ATHENS — The Greek state will suffer a loss of between 8 ad 12.5 billion euros from the implementation of a Bank of Greece's plan to set up a "bad bank" to absorb Greek banks' non-performing loans, a survey on "Lessons from Financial Assistance to Greece" conducted under the guideance of Joaquin Almunia, former EU Economic Affairs Commissioner for the European Stability Mechanism (ESM), said on Thursday.
The survey said that the Greek central bank’s plan, which envisages the transfer of NPLs worth 40 billion euros to the “bad bank”, along with capitalized deferred tax, will lead to an 8.5 billion euros loss for the Greek state (similar to the value of deferred tax). The survey said that for each one euros of NPL sold the damage for the bad bank will be 20 cents.

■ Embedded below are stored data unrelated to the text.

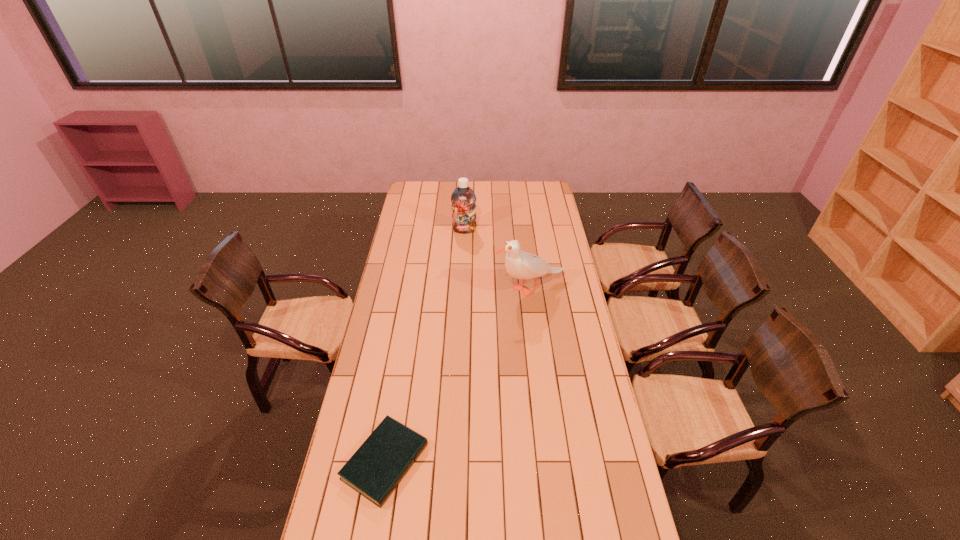 I want to click on free space between the farthest object and the book, so click(424, 346).

Image resolution: width=960 pixels, height=540 pixels. I want to click on blank region between the leftmost object and the gull, so click(x=458, y=375).

Where is `free space between the farthest object and the leftmost object`? free space between the farthest object and the leftmost object is located at coordinates (424, 346).

Locate an element on the screen. Image resolution: width=960 pixels, height=540 pixels. vacant space in between the second object from left to right and the shortest object is located at coordinates (424, 346).

Where is `empty space that is in between the rightmost object and the second object from left to right`? empty space that is in between the rightmost object and the second object from left to right is located at coordinates (497, 260).

The image size is (960, 540). In order to click on vacant area that lies between the nearest object and the second object from left to right in this screenshot , I will do `click(424, 346)`.

Identify the location of free spot between the second farthest object and the farthest object. The image size is (960, 540). (497, 260).

The width and height of the screenshot is (960, 540). Find the location of `the closest object relative to the shortest object`. the closest object relative to the shortest object is located at coordinates (521, 265).

The height and width of the screenshot is (540, 960). Find the location of `object that is the closest to the nearest object`. object that is the closest to the nearest object is located at coordinates (521, 265).

Locate an element on the screen. This screenshot has width=960, height=540. vacant space that satisfies the following two spatial constraints: 1. at the beak of the second nearest object; 2. on the front side of the nearest object is located at coordinates point(552,462).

Under a more realistic scenario, which envisages an one euro/25 cents ratio, the damage for the Greek state rises up to 12.5 billion euros.

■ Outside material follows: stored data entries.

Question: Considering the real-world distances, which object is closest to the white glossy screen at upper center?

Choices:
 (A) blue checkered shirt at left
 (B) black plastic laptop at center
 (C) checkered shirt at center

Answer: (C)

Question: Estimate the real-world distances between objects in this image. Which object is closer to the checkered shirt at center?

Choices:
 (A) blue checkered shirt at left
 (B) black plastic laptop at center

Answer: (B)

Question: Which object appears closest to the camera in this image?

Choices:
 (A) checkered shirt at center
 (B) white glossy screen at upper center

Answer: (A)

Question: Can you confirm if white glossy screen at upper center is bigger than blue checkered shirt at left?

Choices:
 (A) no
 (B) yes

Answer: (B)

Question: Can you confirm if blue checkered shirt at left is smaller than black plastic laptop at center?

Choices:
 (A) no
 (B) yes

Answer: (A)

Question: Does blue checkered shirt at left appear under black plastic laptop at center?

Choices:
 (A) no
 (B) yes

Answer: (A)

If banks themselves try to absorb the this loss in order to avoid damaging the Greek state, the survey estimates that Greek banks will lose 10 billion euros in capital, an estimate coinciding with an IMF estimate, which sees Greek banks needing additional capital worth 10 billion euros. This sum will have to be covered with share capital increases or else bail-in clauses will be initiated for the participation of depositors, the survey said.